Tokenization¶

Tokenization is the process of converting text into sub-word units (tokens) from a fixed vocabulary before processing by the transformer-architecture. Tokens are typically 3-5 characters long and do not correspond to intuitive word or number boundaries.

How Tokenization Works¶

A tokenizer splits input text into tokens drawn from a predetermined vocabulary of typically 32,000 to 100,000 entries. Common words may be single tokens, while less common words are split into sub-word pieces. For example:

"temperature" is approximately 2 tokens
"1247.3" is approximately 3-4 tokens
"psig" may be 1-2 tokens depending on the model's vocabulary

The critical implication is that LLMs do not process numbers as numerical values.

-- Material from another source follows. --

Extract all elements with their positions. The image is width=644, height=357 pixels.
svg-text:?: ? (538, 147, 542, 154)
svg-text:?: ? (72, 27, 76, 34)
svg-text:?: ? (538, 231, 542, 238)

When an LLM encounters "1247.3 psig," it processes a sequence of token fragments — not a numerical value with associated units. The model has no internal representation of 1247.3 as a quantity that can be mathematically manipulated.

Implications for Technical Domains¶

This architectural property has profound consequences for nuclear applications:

Arithmetic is prediction, not computation. When an LLM appears to perform arithmetic, it is predicting what the next tokens should look like based on patterns in training data. Simple operations (2 + 2) succeed because they appear frequently in training. Complex calculations fail because the model is pattern-matching, not computing. A calculator computes; an LLM guesses what a computation result looks like.

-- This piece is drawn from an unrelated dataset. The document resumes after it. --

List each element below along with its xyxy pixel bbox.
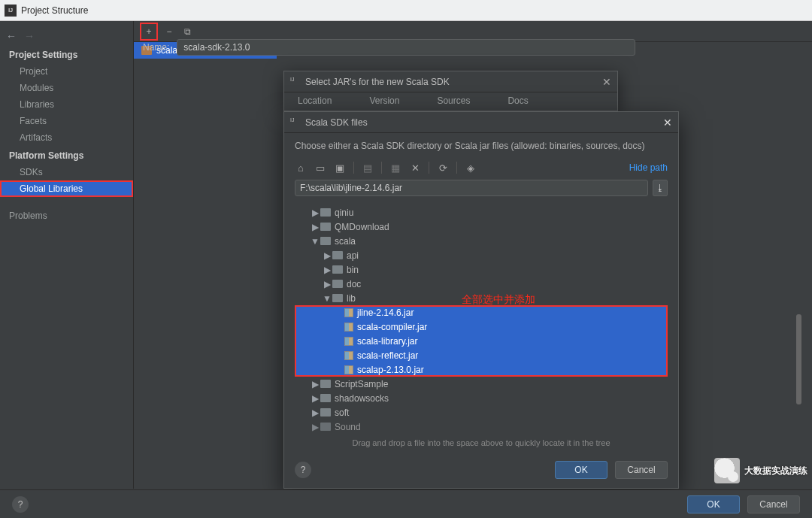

Unit handling is superficial. The model may associate "psig" with pressure contexts, but it does not have a type system that enforces dimensional consistency. It can produce unit conversion errors that look perfectly fluent — a form of hallucination specific to technical content.

Numerical precision is unreliable. Since numbers are token fragments, the model may generate plausible-looking but incorrect numerical values. "1247.3" and "1274.3" are very similar in token space even though they represent significantly different pressures.

Cross-Model Inconsistency¶

Different models use different tokenizers, meaning the same input text produces different token sequences across models. This affects reproducibility and means that prompt engineering optimised for one model's tokenizer may not transfer to another. This is relevant when considering model-heterogeneity in multi-agent systems — different tokenizations of identical input text contribute to response divergence.

Mitigation¶

For safety-critical numerical work, external computation tools should handle all arithmetic and unit conversions, with the LLM restricted to interpreting results and providing natural language explanation. This is a core argument for tool-calling architectures.